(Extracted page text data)
::::
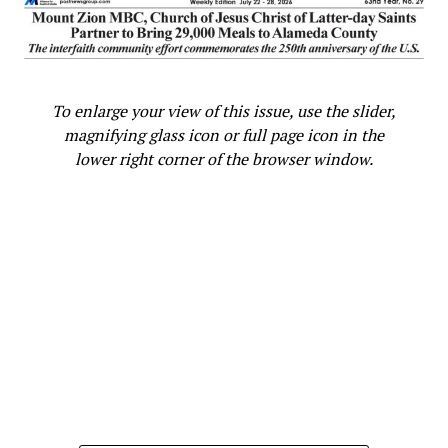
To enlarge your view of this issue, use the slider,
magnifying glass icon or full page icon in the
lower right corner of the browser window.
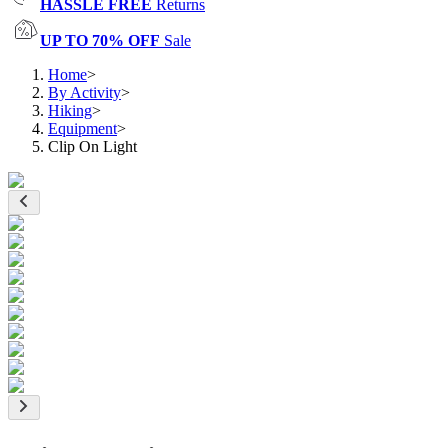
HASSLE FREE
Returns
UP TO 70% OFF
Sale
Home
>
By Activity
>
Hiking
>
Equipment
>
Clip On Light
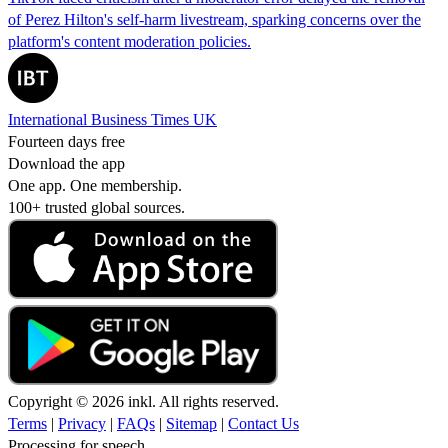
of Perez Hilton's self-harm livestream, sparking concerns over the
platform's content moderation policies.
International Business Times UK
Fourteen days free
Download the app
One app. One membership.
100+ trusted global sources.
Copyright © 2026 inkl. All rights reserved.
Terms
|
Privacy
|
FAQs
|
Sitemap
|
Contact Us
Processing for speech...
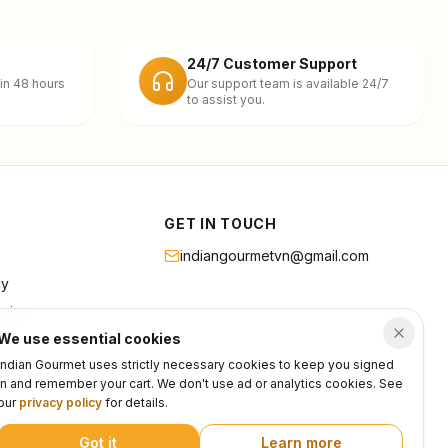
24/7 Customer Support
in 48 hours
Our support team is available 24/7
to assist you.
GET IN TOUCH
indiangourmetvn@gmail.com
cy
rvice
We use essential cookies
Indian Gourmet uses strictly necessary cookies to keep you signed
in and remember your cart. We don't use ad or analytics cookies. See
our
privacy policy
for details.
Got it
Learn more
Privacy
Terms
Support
::::
### Exercise details
Take the lines from the one containing "indiangourmetvn@gmail.com" through the final line of the entries above, and set them down exactly, with nothing added.

### Result of the task
indiangourmetvn@gmail.com
cy
rvice
We use essential cookies
Indian Gourmet uses strictly necessary cookies to keep you signed
in and remember your cart. We don't use ad or analytics cookies. See
our
privacy policy
for details.
Got it
Learn more
Privacy
Terms
Support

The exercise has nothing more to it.